千年紀が迫っているとはいえ、とにかくコルドバを滅ぼし、この地方へ平和をもたらした、神のごとき為政者なのである。
(あ、法改正もしないとな。まあ、市井の学者を拾ってきて、丸投げすればいいか)
内実はなんだかんだ行き当たりばったりなのであるが、とにかくこの式典で、オーガス大公国はその威を示したことになる。
マネーシャには臨時の屋台が出され、無料の剣闘士大会なども催され、50万を超えるという市民がその恩恵を受けていた。
もちろん中には一時の享楽に流されることもなく、この事態を眺めている人物もいるわけで。

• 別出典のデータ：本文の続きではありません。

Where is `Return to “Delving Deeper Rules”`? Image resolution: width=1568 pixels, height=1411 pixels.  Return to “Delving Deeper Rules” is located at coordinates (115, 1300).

ほどよく騒がしい食堂の一角で、ハルトとフェルナはシチューをすすっていた。
「はあ、どうしましょう……」
勢いのままにハルトに付いて来てしまったフェルナだが、これから何をするかというビジョンなど何もない。
ただ、身近にいてハルトという勇者にして魔王という存在を感じ、こちらについて行こうと思ってしまったのだ。

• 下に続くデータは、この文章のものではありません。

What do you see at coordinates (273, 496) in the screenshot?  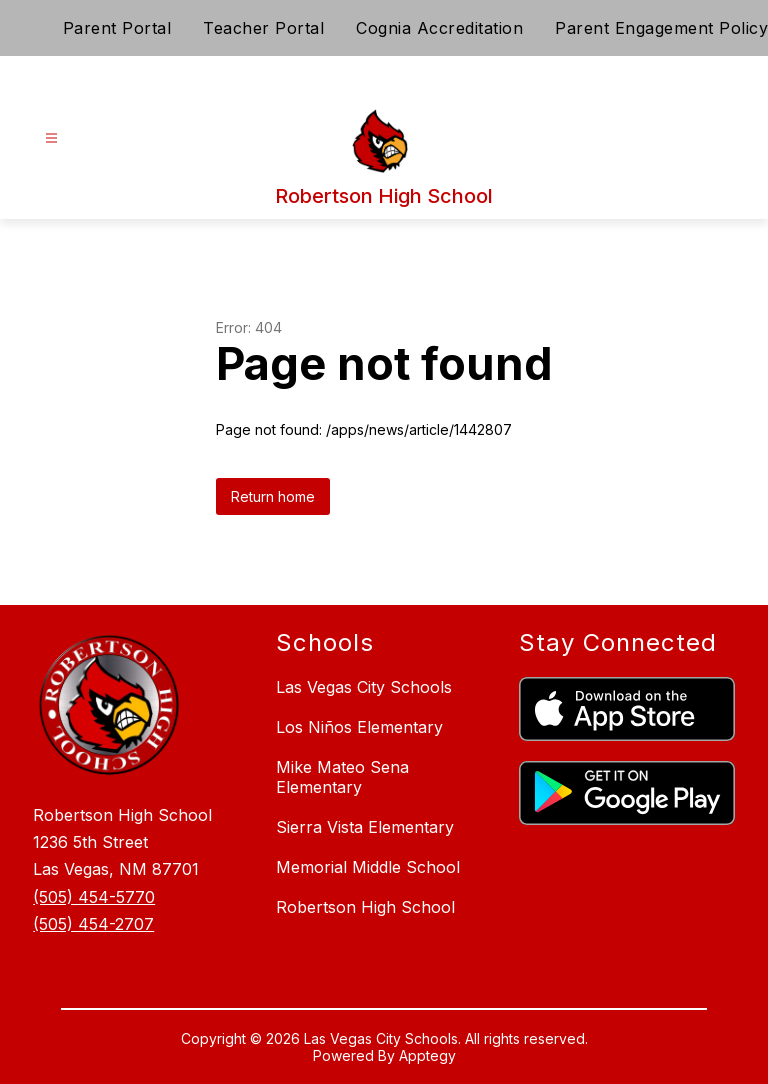 I see `Return home` at bounding box center [273, 496].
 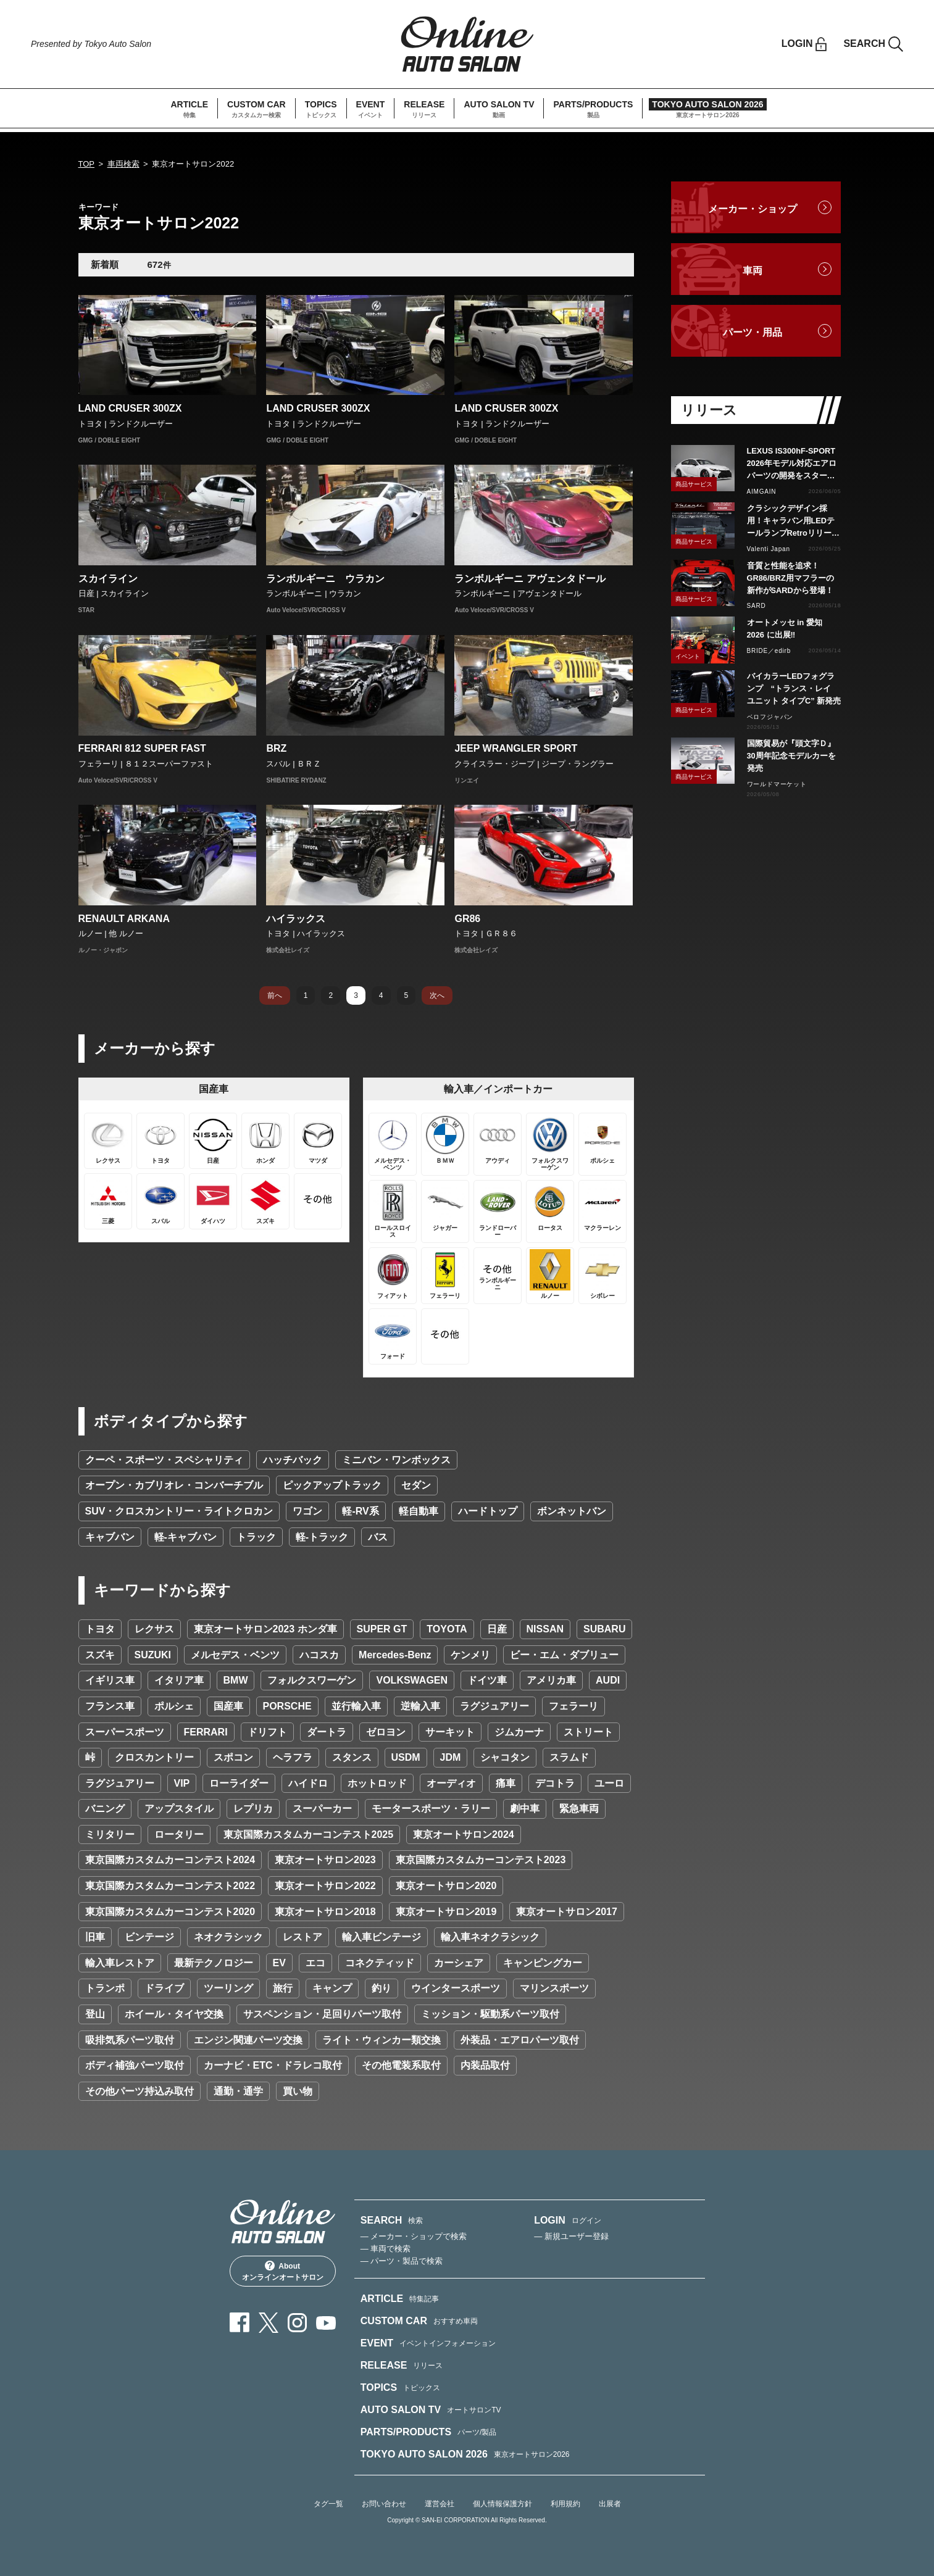 What do you see at coordinates (450, 1757) in the screenshot?
I see `JDM` at bounding box center [450, 1757].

ハルトの考えることは、おそらく黒猫とは相容れないものであろうというのに……。
「カサリアに行って、それからレムドリアに向かおうと思います」
「レム……!」
そこは、黒猫の本拠である。
ハルトがレムドリアを避けていたのを、フェルナは聞いている。
「危険です!」
「大丈夫です。切り札を3枚ほど持っていきますから。それに、何も戦いに行くわけではありません」
そしてハルトは、いつものにこやかな笑みを浮かべるのだ。
「その間あなたには、この国を守ってほしいんです。具体的には、マネーシャ公爵と、ウスラン侯爵ですね」
その二人は、竜殺しである。
どちらもフェルナと互角以上の力を持っているはずだが、それに危険が迫るというのか。
「その……魔族の誰かとか、どこかの組織の暗殺者とかに狙われないとも限りませんからね。特にウスラン侯爵は身重ですから」
ハルトは、魔王はオーガスと手を結ぶ気でいる。魔族の幹部を殺された今でさえ、その考えは変わらない。

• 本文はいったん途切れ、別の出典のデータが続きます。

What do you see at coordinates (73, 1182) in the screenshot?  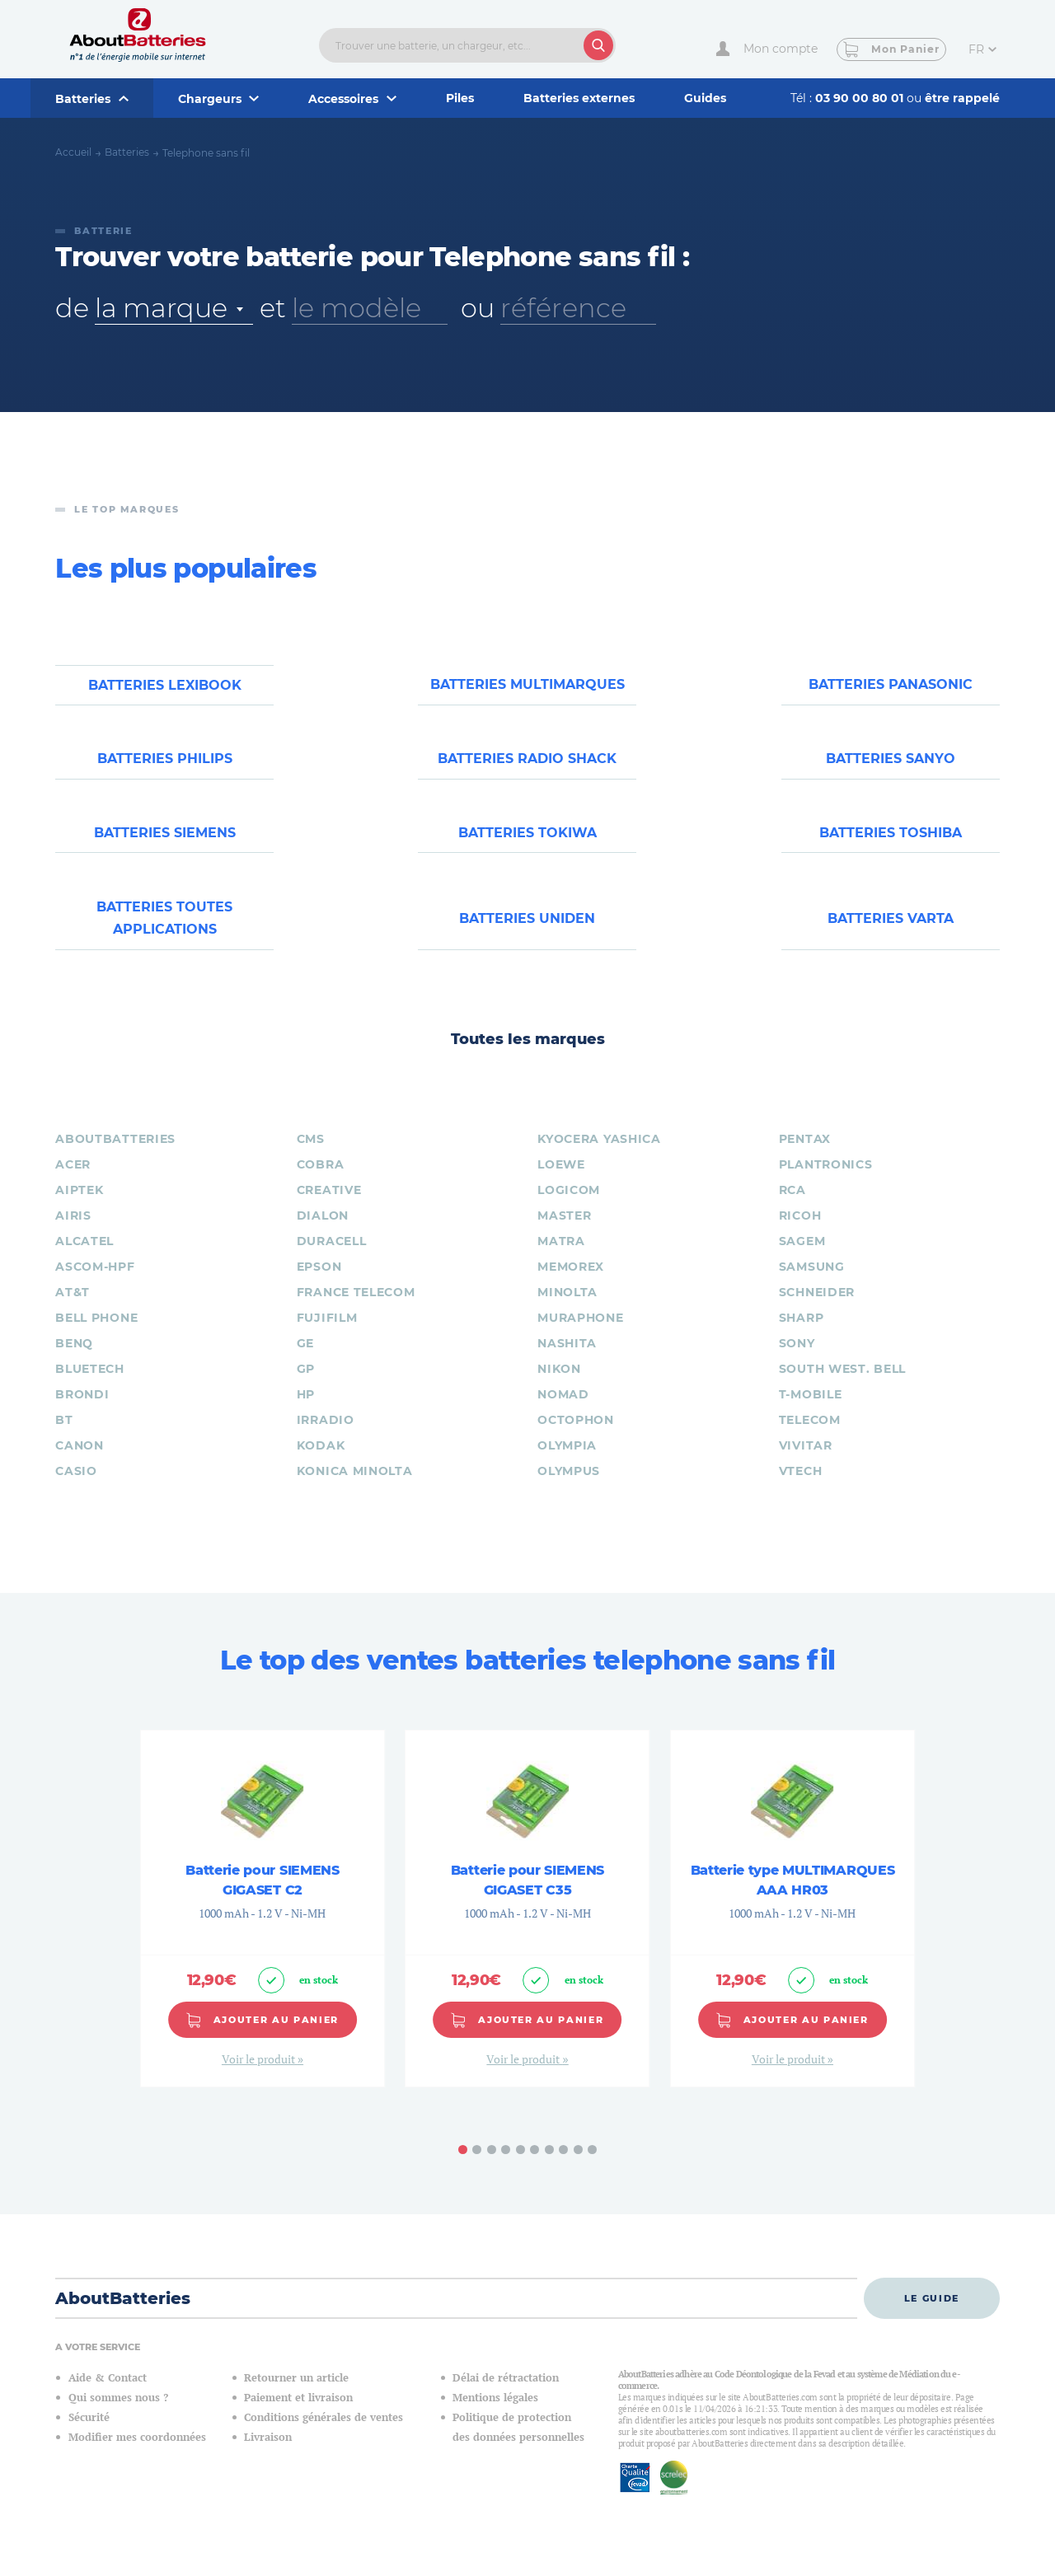 I see `ACER` at bounding box center [73, 1182].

そうしたら、黒猫はどう出るだろうか。本来人間側の味方である筈だが、オーガスが魔族と手を結ぶ可能性を考えると、ヤマトがどういう判断をくだすかはフェルナには分からない。
「あなたには、本当に危険はないのですか?」
結局のところ、そうなのだ。
フェルナはハルトが心配なだけなのだ。
「はい。僕は臆病ですからね。危険だと思ったらすぐ逃げます」
その言葉を、フェルナは信じるしかない。
こういうものは、惚れたほうが負けなのだ。
「ですから、フェルナさんにはこちらをお願いします」
「分かりました」
錯覚だとしても、対等に思える関係。
今はフェルナにとって、これが心地よかった。